Walgreens: Stock Plummets 56% in 2024 – What’s Next for WBA Investors?

Chicago, IL – Walgreens, a prominent retail pharmacy chain, has faced significant challenges in 2024 as its stock price plummeted by over 50%. The company, known for its widespread presence and essential services, saw its shares drop to less than $12 from a starting price of $26 earlier in the year.

Despite the downward trend in the stock price, investors are eyeing the company’s quarterly dividend, which now yields over 8%. This raised questions among veteran investors about whether the current situation presents a lucrative opportunity for passive income or a risky investment choice awaiting a potential turnaround.

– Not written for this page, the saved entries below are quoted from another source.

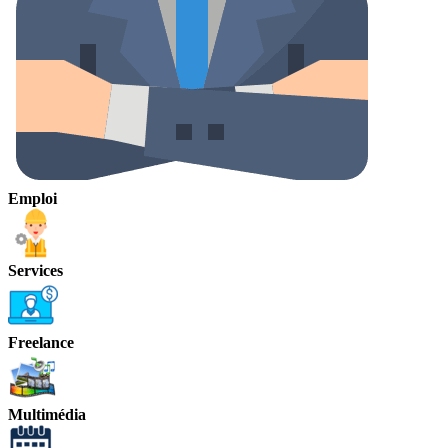
Emploi
Services
Freelance
Multimédia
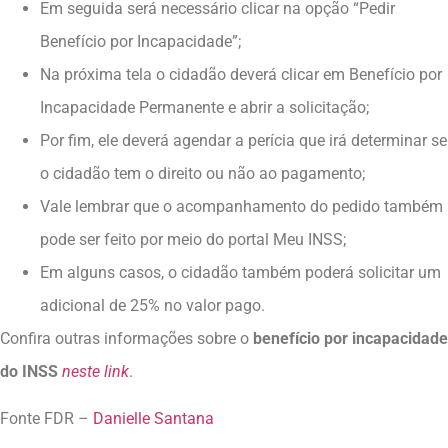
Em seguida será necessário clicar na opção “Pedir
Benefício por Incapacidade”;
Na próxima tela o cidadão deverá clicar em Benefício por
Incapacidade Permanente e abrir a solicitação;
Por fim, ele deverá agendar a perícia que irá determinar se
o cidadão tem o direito ou não ao pagamento;
Vale lembrar que o acompanhamento do pedido também
pode ser feito por meio do portal Meu INSS;
Em alguns casos, o cidadão também poderá solicitar um
adicional de 25% no valor pago.
Confira outras informações sobre o
benefício por incapacidade
do INSS
neste link
.
Fonte FDR –
Danielle Santana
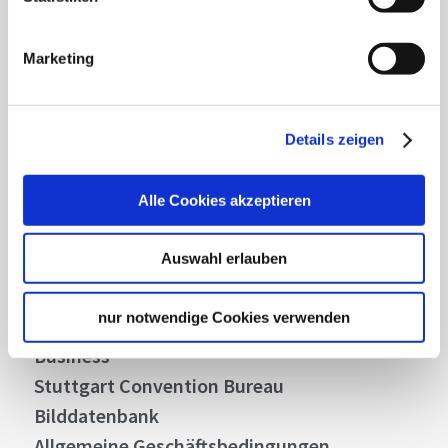
Mit unserem Newsletter bleiben Sie zu Events,
Marketing
Highlights und aktuellen Angeboten in
Stuttgart und Region immer up-to-date.
Details zeigen
Abonnieren
Alle Cookies akzeptieren
Auswahl erlauben
Über uns
Stellenangebote
nur notwendige Cookies verwenden
Presse
Business
Stuttgart Convention Bureau
Bilddatenbank
Allgemeine Geschäftsbedingungen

The company’s recent Q3 earnings report revealed a substantial decline in non-GAAP EPS and operating income compared to the previous year. With lower-than-expected revenues and operational losses, Walgreens also announced plans to close a significant number of underperforming stores in the next three years.

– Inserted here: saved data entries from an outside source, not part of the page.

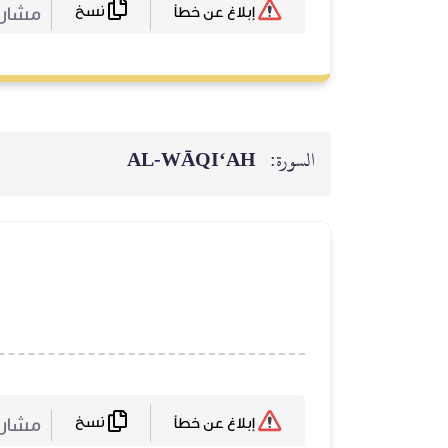
نسخ
مشارك
إبلاغ عن خطأ
السورة:
AL‑WĀQI‘AH
نسخ
مشارك
إبلاغ عن خطأ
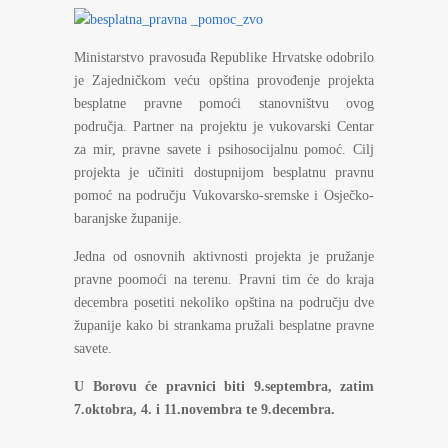
Ministarstvo pravosuđa Republike Hrvatske odobrilo
je Zajedničkom veću opština provođenje projekta
besplatne pravne pomoći stanovništvu ovog
područja. Partner na projektu je vukovarski Centar
za mir, pravne savete i psihosocijalnu pomoć. Cilj
projekta je učiniti dostupnijom besplatnu pravnu
pomoć na području Vukovarsko-sremske i Osječko-
baranjske županije.
Jedna od osnovnih aktivnosti projekta je pružanje
pravne poomoći na terenu. Pravni tim će do kraja
decembra posetiti nekoliko opština na području dve
županije kako bi strankama pružali besplatne pravne
savete.
U Borovu će pravnici biti 9.septembra, zatim
7.oktobra, 4. i 11.novembra te 9.decembra.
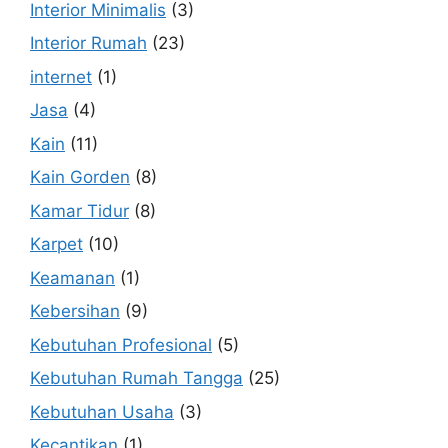
Interior Minimalis
(3)
Interior Rumah
(23)
internet
(1)
Jasa
(4)
Kain
(11)
Kain Gorden
(8)
Kamar Tidur
(8)
Karpet
(10)
Keamanan
(1)
Kebersihan
(9)
Kebutuhan Profesional
(5)
Kebutuhan Rumah Tangga
(25)
Kebutuhan Usaha
(3)
Kecantikan
(1)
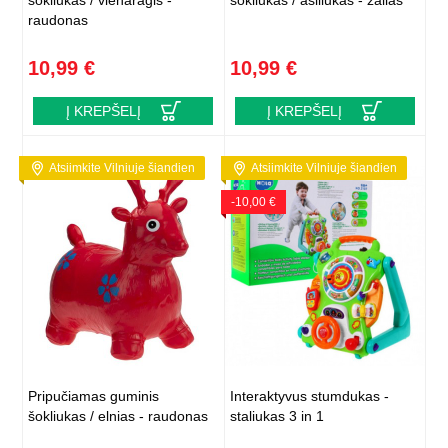
šokliukas / vienaragis -
šokliukas / asiliukas - žalias
raudonas
10,99 €
10,99 €
Į KREPŠELĮ
Į KREPŠELĮ
Atsiimkite Vilniuje šiandien
Atsiimkite Vilniuje šiandien
-10,00 €
Pripučiamas guminis
Interaktyvus stumdukas -
šokliukas / elnias - raudonas
staliukas 3 in 1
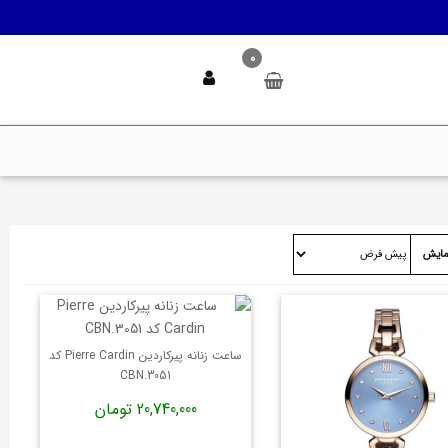
0
مایش
ساعت زنانه پیرکاردین Pierre Cardin کد
CBN.3051
20,740,000 تومان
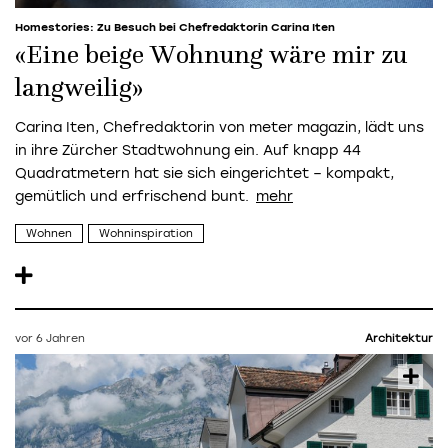
Homestories: Zu Besuch bei Chefredaktorin Carina Iten
«Eine beige Wohnung wäre mir zu
langweilig»
Carina Iten, Chefredaktorin von meter magazin, lädt uns
in ihre Zürcher Stadtwohnung ein. Auf knapp 44
Quadratmetern hat sie sich eingerichtet – kompakt,
gemütlich und erfrischend bunt.
Wohnen
Wohninspiration
vor 6 Jahren
Architektur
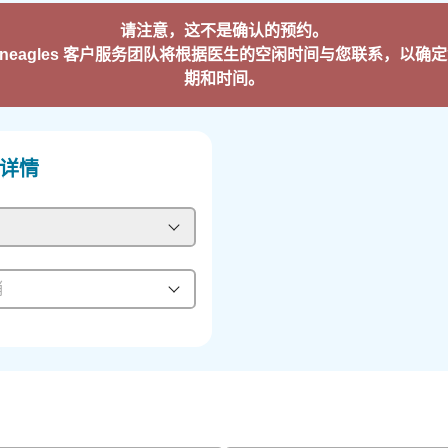
请注意，这不是确认的预约。
leneagles 客户服务团队将根据医生的空闲时间与您联系，以确
期和时间。
详情
销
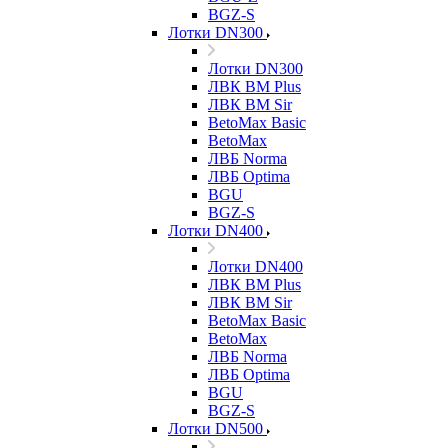
BGZ-S
Лотки DN300
Лотки DN300
ЛВК ВМ Plus
ЛВК ВМ Sir
BetoMax Basic
BetoMax
ЛВБ Norma
ЛВБ Optima
BGU
BGZ-S
Лотки DN400
Лотки DN400
ЛВК ВМ Plus
ЛВК ВМ Sir
BetoMax Basic
BetoMax
ЛВБ Norma
ЛВБ Optima
BGU
BGZ-S
Лотки DN500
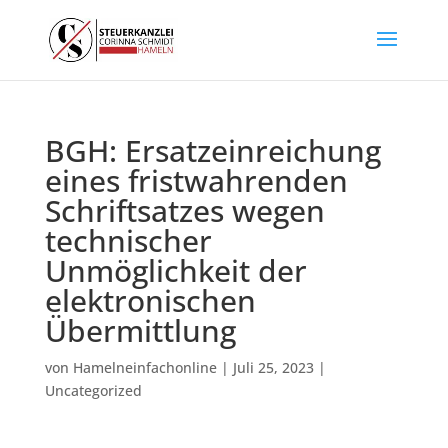
BGH: Ersatzeinreichung
eines fristwahrenden
Schriftsatzes wegen
technischer
Unmöglichkeit der
elektronischen
Übermittlung
von
Hamelneinfachonline
|
Juli 25, 2023
|
Uncategorized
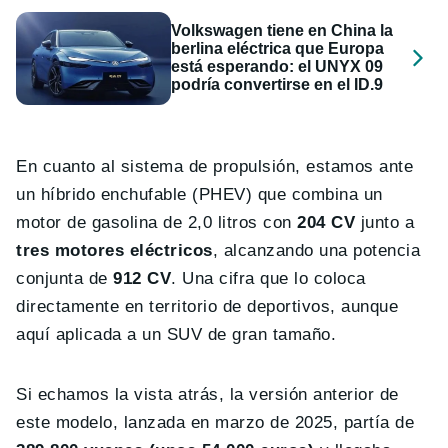
Volkswagen tiene en China la
berlina eléctrica que Europa
está esperando: el UNYX 09
podría convertirse en el ID.9
En cuanto al sistema de propulsión, estamos ante
un híbrido enchufable (PHEV) que combina un
motor de gasolina de 2,0 litros con
204 CV
junto a
tres motores eléctricos
, alcanzando una potencia
conjunta de
912 CV
. Una cifra que lo coloca
directamente en territorio de deportivos, aunque
aquí aplicada a un SUV de gran tamaño.
Si echamos la vista atrás, la versión anterior de
este modelo, lanzada en marzo de 2025, partía de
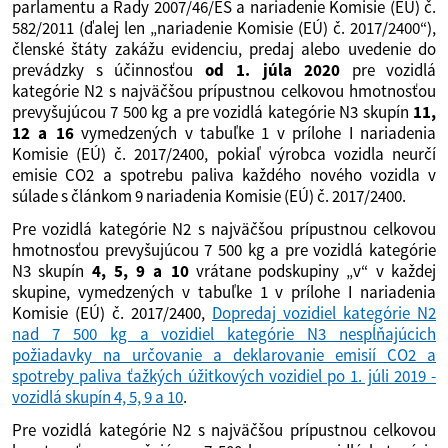
parlamentu a Rady 2007/46/ES a nariadenie Komisie (EÚ) č.
582/2011 (ďalej len „nariadenie Komisie (EÚ) č. 2017/2400“),
členské štáty zakážu evidenciu, predaj alebo uvedenie do
prevádzky s účinnosťou
od 1. júla 2020
pre vozidlá
kategórie N2 s najväčšou prípustnou celkovou hmotnosťou
prevyšujúcou 7 500 kg a pre vozidlá kategórie N3 skupín
11,
12 a 16
vymedzených v tabuľke 1 v prílohe I nariadenia
Komisie (EÚ) č. 2017/2400, pokiaľ výrobca vozidla neurčí
emisie CO2 a spotrebu paliva každého nového vozidla v
súlade s článkom 9 nariadenia Komisie (EÚ) č. 2017/2400.
Pre vozidlá kategórie N2 s najväčšou prípustnou celkovou
hmotnosťou prevyšujúcou 7 500 kg a pre vozidlá kategórie
N3 skupín
4, 5, 9 a 10
vrátane podskupiny „v“ v každej
skupine, vymedzených v tabuľke 1 v prílohe I nariadenia
Komisie (EÚ) č. 2017/2400,
Dopredaj vozidiel kategórie N2
nad 7 500 kg a vozidiel kategórie N3 nespĺňajúcich
požiadavky na určovanie a deklarovanie emisií CO2 a
spotreby paliva ťažkých úžitkových vozidiel po 1. júli 2019 -
vozidlá skupín 4, 5, 9 a 10
.
Pre vozidlá kategórie N2 s najväčšou prípustnou celkovou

One of the significant challenges facing Walgreens is the impact of pharmacy-benefit managers (PBMs) on reimbursement rates for prescription drugs. The dominance of PBMs in setting reimbursement rates has put pressure on chain drug stores like Walgreens and CVS, affecting their profit margins.

Additionally, the company is grappling with the increasing use of generic drugs, a decline in foot traffic post-COVID vaccination drives, and reports of employee burnout among pharmacists. These factors, along with the uncertainty surrounding the future dividend payout and the stock’s current valuation, have left investors cautious about the company’s prospects.

In response to these challenges, Walgreens is focusing on negotiating with health insurers and PBMs to improve profitability. The company also plans to enhance the consumer experience in its stores through a retail pharmacy initiative and scaling back certain business operations like VillageMD.

As investors weigh the potential for a turnaround, Walgreens’ CEO emphasized the need for strategic changes and a focus on parts of the business with future growth potential. With uncertainties surrounding the stock’s performance and the company’s turnaround efforts, the verdict remains divided on whether Walgreens is a buy, sell, or hold in the current market conditions.